> Description of the task
Produce an exact copy of the listing.

============

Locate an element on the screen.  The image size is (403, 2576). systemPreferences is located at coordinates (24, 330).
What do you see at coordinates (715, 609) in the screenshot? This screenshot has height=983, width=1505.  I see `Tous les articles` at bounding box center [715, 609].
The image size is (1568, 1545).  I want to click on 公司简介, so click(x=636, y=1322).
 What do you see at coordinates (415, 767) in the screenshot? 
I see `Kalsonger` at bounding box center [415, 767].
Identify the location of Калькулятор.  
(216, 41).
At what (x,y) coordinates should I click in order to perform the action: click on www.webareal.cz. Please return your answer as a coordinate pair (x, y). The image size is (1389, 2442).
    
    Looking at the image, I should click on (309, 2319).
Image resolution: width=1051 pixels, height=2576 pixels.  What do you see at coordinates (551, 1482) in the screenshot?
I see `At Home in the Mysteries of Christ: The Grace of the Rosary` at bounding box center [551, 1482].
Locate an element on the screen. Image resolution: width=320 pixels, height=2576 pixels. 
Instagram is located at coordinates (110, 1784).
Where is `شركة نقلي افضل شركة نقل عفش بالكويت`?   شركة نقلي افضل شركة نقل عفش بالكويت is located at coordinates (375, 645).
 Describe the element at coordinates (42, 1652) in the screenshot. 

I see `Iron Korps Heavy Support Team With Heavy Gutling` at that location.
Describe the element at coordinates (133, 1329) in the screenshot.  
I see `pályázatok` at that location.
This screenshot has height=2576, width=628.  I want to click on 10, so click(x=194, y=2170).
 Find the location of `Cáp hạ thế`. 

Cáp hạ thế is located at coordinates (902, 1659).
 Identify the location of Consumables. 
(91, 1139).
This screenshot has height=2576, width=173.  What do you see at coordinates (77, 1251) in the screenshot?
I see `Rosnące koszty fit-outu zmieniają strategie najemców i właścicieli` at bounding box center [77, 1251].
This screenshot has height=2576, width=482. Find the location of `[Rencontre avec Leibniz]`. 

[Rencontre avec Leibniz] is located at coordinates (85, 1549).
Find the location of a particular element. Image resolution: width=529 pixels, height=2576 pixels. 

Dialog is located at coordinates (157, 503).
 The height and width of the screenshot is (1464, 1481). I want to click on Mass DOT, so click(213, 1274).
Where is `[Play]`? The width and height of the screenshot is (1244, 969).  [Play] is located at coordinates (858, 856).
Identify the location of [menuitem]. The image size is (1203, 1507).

============

> Task answer
Locate an element on the screen.  The image size is (403, 2576). systemPreferences is located at coordinates (24, 330).
What do you see at coordinates (715, 609) in the screenshot? This screenshot has height=983, width=1505.  I see `Tous les articles` at bounding box center [715, 609].
The image size is (1568, 1545).  I want to click on 公司简介, so click(x=636, y=1322).
 What do you see at coordinates (415, 767) in the screenshot? 
I see `Kalsonger` at bounding box center [415, 767].
Identify the location of Калькулятор.  
(216, 41).
At what (x,y) coordinates should I click in order to perform the action: click on www.webareal.cz. Please return your answer as a coordinate pair (x, y). The image size is (1389, 2442).
    
    Looking at the image, I should click on (309, 2319).
Image resolution: width=1051 pixels, height=2576 pixels.  What do you see at coordinates (551, 1482) in the screenshot?
I see `At Home in the Mysteries of Christ: The Grace of the Rosary` at bounding box center [551, 1482].
Locate an element on the screen. Image resolution: width=320 pixels, height=2576 pixels. 
Instagram is located at coordinates (110, 1784).
Where is `شركة نقلي افضل شركة نقل عفش بالكويت`?   شركة نقلي افضل شركة نقل عفش بالكويت is located at coordinates (375, 645).
 Describe the element at coordinates (42, 1652) in the screenshot. 

I see `Iron Korps Heavy Support Team With Heavy Gutling` at that location.
Describe the element at coordinates (133, 1329) in the screenshot.  
I see `pályázatok` at that location.
This screenshot has height=2576, width=628.  I want to click on 10, so click(x=194, y=2170).
 Find the location of `Cáp hạ thế`. 

Cáp hạ thế is located at coordinates (902, 1659).
 Identify the location of Consumables. 
(91, 1139).
This screenshot has height=2576, width=173.  What do you see at coordinates (77, 1251) in the screenshot?
I see `Rosnące koszty fit-outu zmieniają strategie najemców i właścicieli` at bounding box center [77, 1251].
This screenshot has height=2576, width=482. Find the location of `[Rencontre avec Leibniz]`. 

[Rencontre avec Leibniz] is located at coordinates (85, 1549).
Find the location of a particular element. Image resolution: width=529 pixels, height=2576 pixels. 

Dialog is located at coordinates (157, 503).
 The height and width of the screenshot is (1464, 1481). I want to click on Mass DOT, so click(213, 1274).
Where is `[Play]`? The width and height of the screenshot is (1244, 969).  [Play] is located at coordinates (858, 856).
Identify the location of [menuitem]. The image size is (1203, 1507).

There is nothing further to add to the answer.